Hi, [negroni] Started GET /queue/0bb391c331634212c89960887a977210 [negroni] Completed 401 Unauthorized in 86.306µs [heketi] INFO 2018/01/17 14:10:15 Creating brick 33a4e24986c6e32fe01e8954a8a7fdbf [heketi] INFO 2018/01/17 14:10:15 Creating brick eb70b6bb5883ecdee2251ec4aa6a95cf [heketi] INFO 2018/01/17 14:10:15 Creating brick ba36c08c06e4e3c93461c6394b7eff12 [sshexec] DEBUG 2018/01/17 14:10:15 /src/github.com/heketi/heketi/pkg/utils/ssh/ssh.go:176: Host: 192.168.1.7:22 Command: /bin/bash -c 'mkdir -p /var/lib/heketi/mounts/vg_0db132fd5508e6a3598e62a97fcf0e17/brick_eb70b6bb5883ecdee2251ec4aa6a95cf' This is output from my logs. And I am 100% sure that its not an older request, because it was a new environment and i only have 1 or 2 pvc request in the openshift cluster, not 50+. I don't have a test cluster available at the moment to try this on unfortunately.
(In reply to Takeshi Larsson from comment #7) > Hi, > > [negroni] Started GET /queue/0bb391c331634212c89960887a977210 > [negroni] Completed 401 Unauthorized in 86.306µs > [heketi] INFO 2018/01/17 14:10:15 Creating brick > 33a4e24986c6e32fe01e8954a8a7fdbf > [heketi] INFO 2018/01/17 14:10:15 Creating brick > eb70b6bb5883ecdee2251ec4aa6a95cf > [heketi] INFO 2018/01/17 14:10:15 Creating brick > ba36c08c06e4e3c93461c6394b7eff12 > [sshexec] DEBUG 2018/01/17 14:10:15 > /src/github.com/heketi/heketi/pkg/utils/ssh/ssh.go:176: Host: 192.168.1.7:22 > Command: /bin/bash -c 'mkdir -p > /var/lib/heketi/mounts/vg_0db132fd5508e6a3598e62a97fcf0e17/ > brick_eb70b6bb5883ecdee2251ec4aa6a95cf' > > This is output from my logs.
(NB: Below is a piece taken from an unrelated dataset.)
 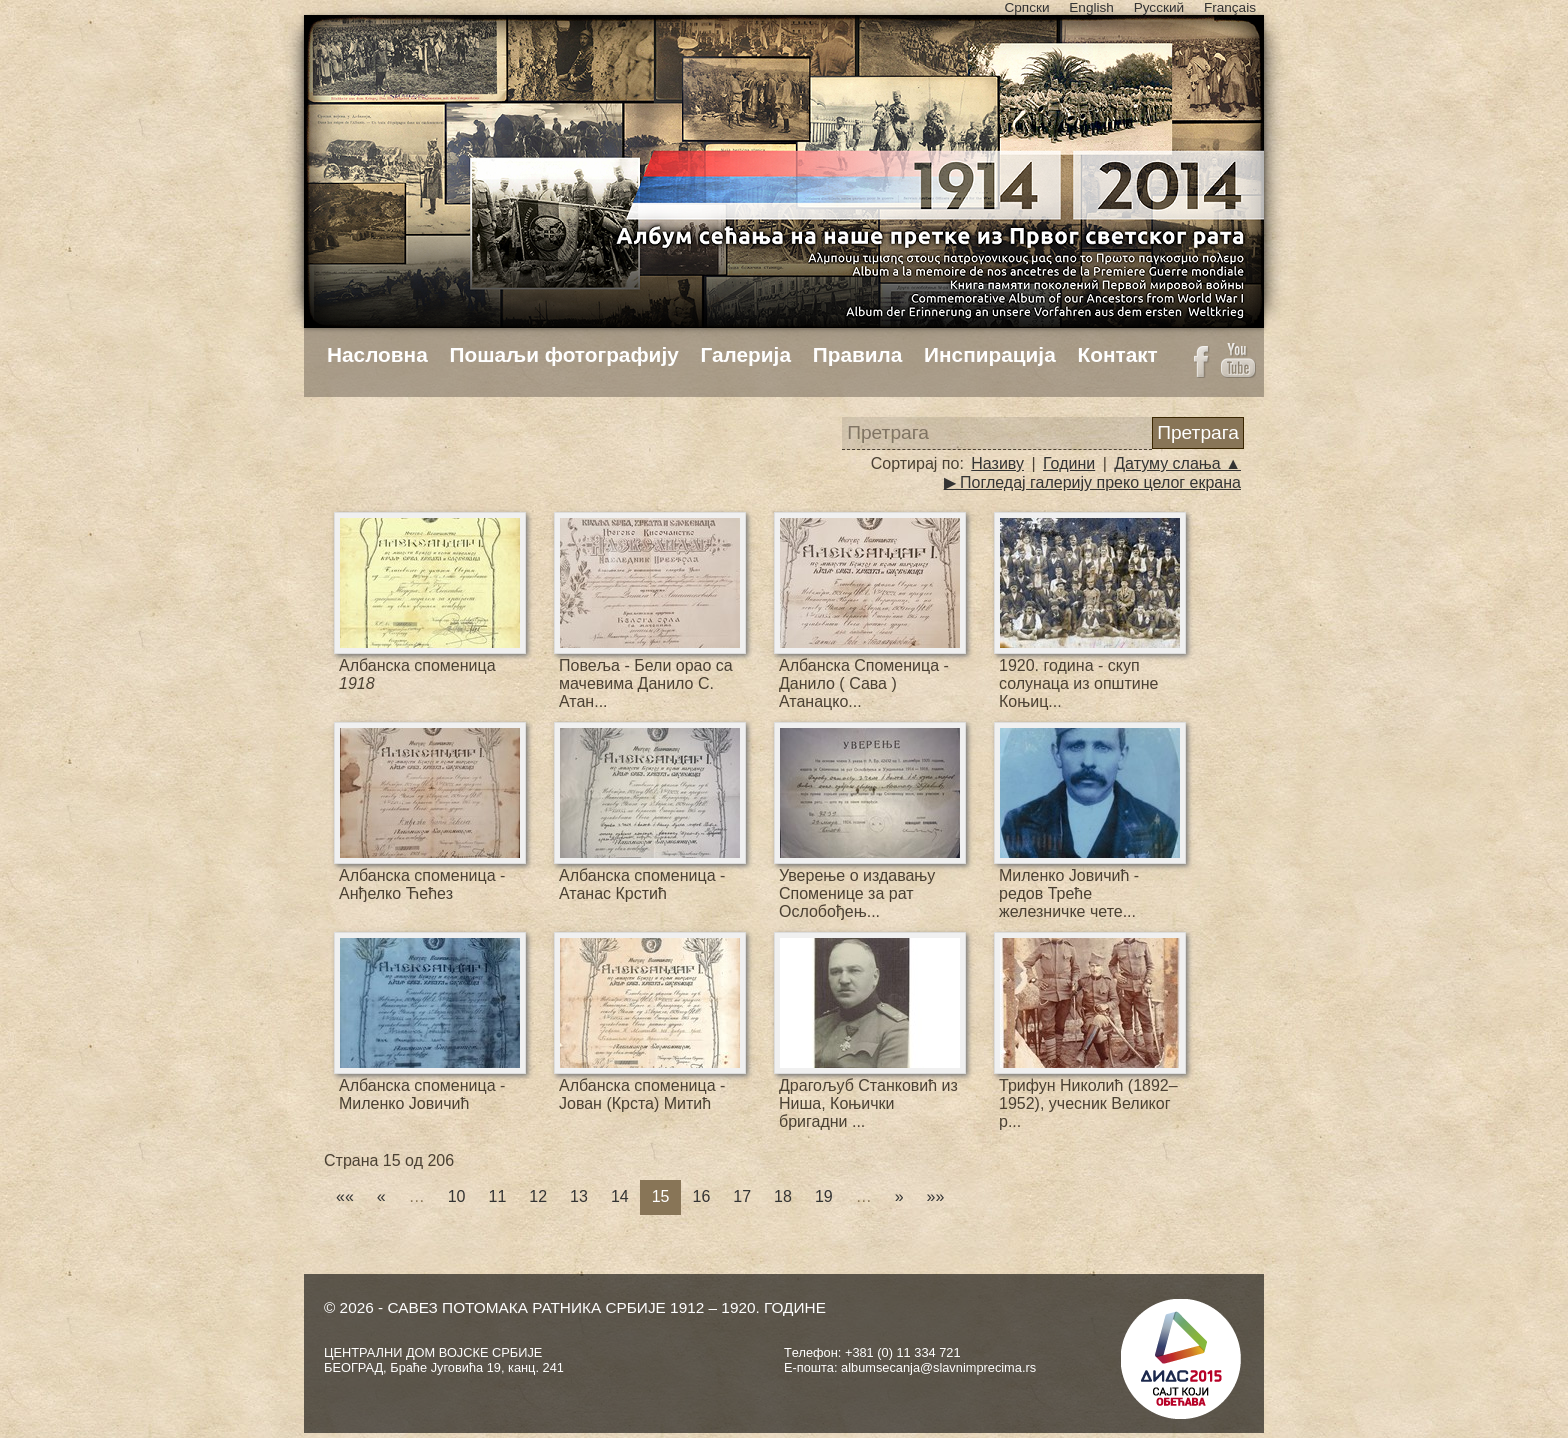 What do you see at coordinates (990, 354) in the screenshot?
I see `Инспирација` at bounding box center [990, 354].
And I am 100% sure that its not an older > request, because it was a new environment and i only have 1 or 2 pvc > request in the openshift cluster, not 50+. > > I don't have a test cluster available at the moment to try this on > unfortunately. Takashi, if there is one previously failed request exist, it can actually cause 50+ requests until it satisfy as it keep trying till the claim is satisfied. As you dont have a setup to reproduce this issue, I think we need to reopen this issue if someone hit this again. Unfortunately I am not able to reproduce this issue. What do you think ?
Alright, sure. I'll put this in my todo for now and reopen if I can recreate it. I did however reproduce this bug twice when I hit this issue first. Thanks for trying :)
(In reply to Takeshi Larsson from comment #9) > Alright, sure. I'll put this in my todo for now and reopen if I can recreate > it. > I did however reproduce this bug twice when I hit this issue first. > Thanks for trying :) But one thing to note here is, it could be also specific to the setup you mentioned. I see you have some configuration in cns-deploy where you mentioned admin and user key. I am also interested to know the Storageclass used for this PVC creation. Also, I see you referred CRS setups. so, I am not 100% sure there is no BUG. As said above, it could be specific to the setup you followed and may be if I follow the same I could also hit this. What I can do now is, I will remove the release flags from this bug and keep it open for some more time. If you are or I am able to hit it, we will revisit this bug. I need to check some more before I say there is A/NO bug.
This might be related to bz 1441708. We will most likely not be able to include a fix in cns-3.10, so I'm moving this out to cns-3.11 for re-review.